* **Exercise description**: Scan the records for the string "Alltagslyrik" and copy every line that holds it.

━━━ Information ━━━

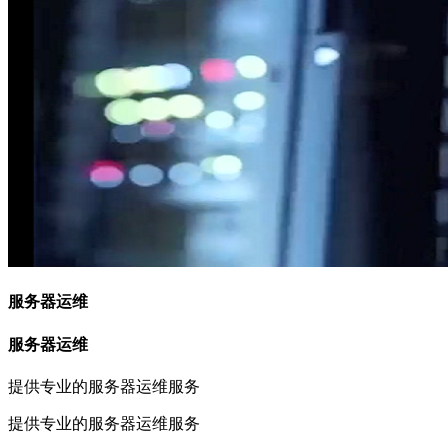
服务器运维
服务器运维
提供专业的服务器运维服务
提供专业的服务器运维服务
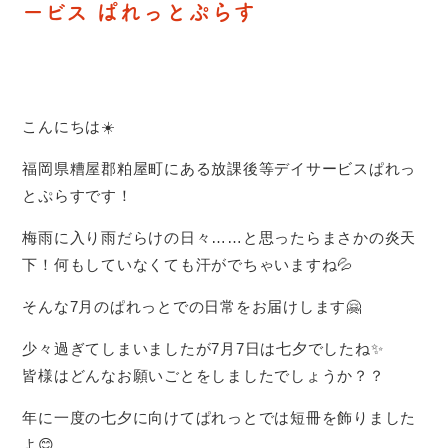
ービス ぱれっとぷらす
こんにちは☀️
福岡県糟屋郡粕屋町にある放課後等デイサービスぱれっ
とぷらすです！
梅雨に入り雨だらけの日々……と思ったらまさかの炎天
下！何もしていなくても汗がでちゃいますね💦
そんな7月のぱれっとでの日常をお届けします‪🤗‬
少々過ぎてしまいましたが7月7日は七夕でしたね✨️
皆様はどんなお願いごとをしましたでしょうか？？
年に一度の七夕に向けてぱれっとでは短冊を飾りました
よ😊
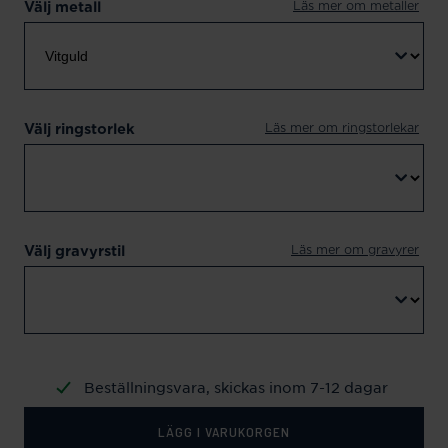
Läs mer om metaller
Välj metall
Läs mer om ringstorlekar
Välj ringstorlek
Läs mer om gravyrer
Välj gravyrstil
Beställningsvara, skickas inom 7-12 dagar
LÄGG I VARUKORGEN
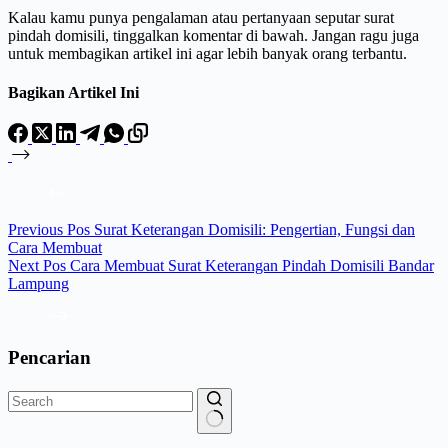
Kalau kamu punya pengalaman atau pertanyaan seputar surat
pindah domisili, tinggalkan komentar di bawah. Jangan ragu juga
untuk membagikan artikel ini agar lebih banyak orang terbantu.
Bagikan Artikel Ini
Previous
Pos
Surat Keterangan Domisili: Pengertian, Fungsi dan
Cara Membuat
Next
Pos
Cara Membuat Surat Keterangan Pindah Domisili Bandar
Lampung
Pencarian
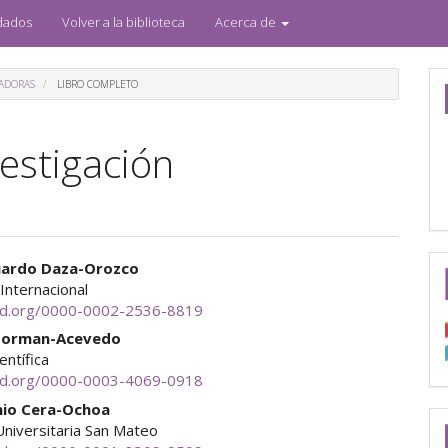
dados
Volver a la biblioteca
Acerca de
RADORAS
LIBRO COMPLETO
estigación
enido
uardo Daza-Orozco
 Internacional
ipal
cid.org/0000-0002-2536-8819
Norman-Acevedo
ientífica
ulo
cid.org/0000-0003-4069-0918
nio Cera-Ochoa
Universitaria San Mateo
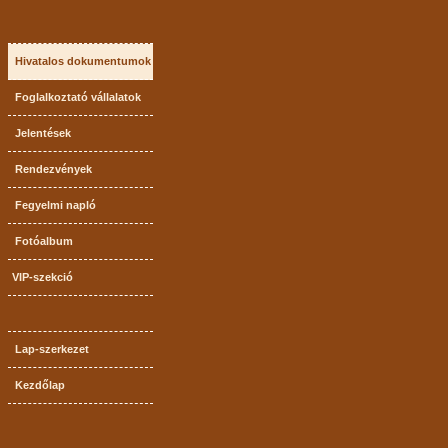
Hivatalos dokumentumok
Foglalkoztató vállalatok
Jelentések
Rendezvények
Fegyelmi napló
Fotóalbum
VIP-szekció
Lap-szerkezet
Kezdőlap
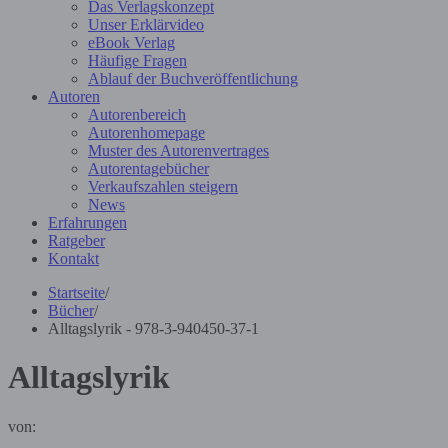
Das Verlagskonzept
Unser Erklärvideo
eBook Verlag
Häufige Fragen
Ablauf der Buchveröffentlichung
Autoren
Autorenbereich
Autorenhomepage
Muster des Autorenvertrages
Autorentagebücher
Verkaufszahlen steigern
News
Erfahrungen
Ratgeber
Kontakt
Startseite
/
Bücher
/
Alltagslyrik - 978-3-940450-37-1
Alltagslyrik
von:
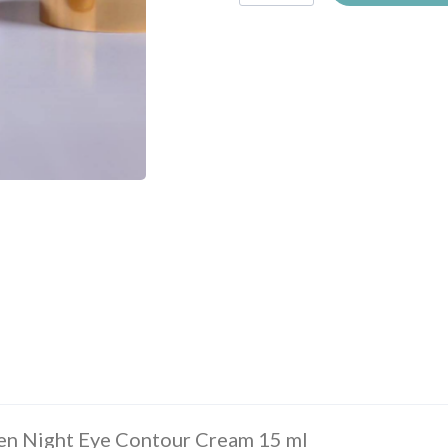
gen Night Eye Contour Cream 15 ml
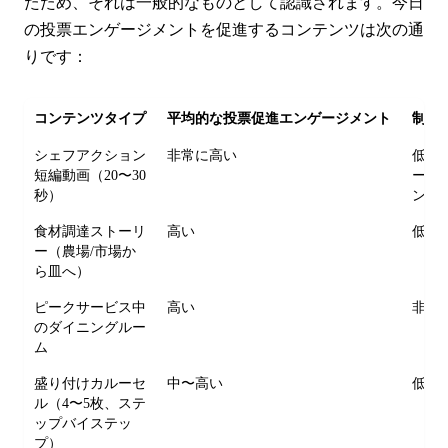
たため、それは一般的なものとして認識されます。今日
の投票エンゲージメントを促進するコンテンツは次の通
りです：
コンテンツタイプ
平均的な投票促進エンゲージメント
制作
シェフアクション
非常に高い
低—
短編動画（20〜30
ート
秒）
ン、
食材調達ストーリ
高い
低〜
ー（農場/市場か
ら皿へ）
ピークサービス中
高い
非常
のダイニングルー
ム
盛り付けカルーセ
中〜高い
低い
ル（4〜5枚、ステ
ップバイステッ
プ）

━━━

* **Response**:
Alltagslyrik - 978-3-940450-37-1
Alltagslyrik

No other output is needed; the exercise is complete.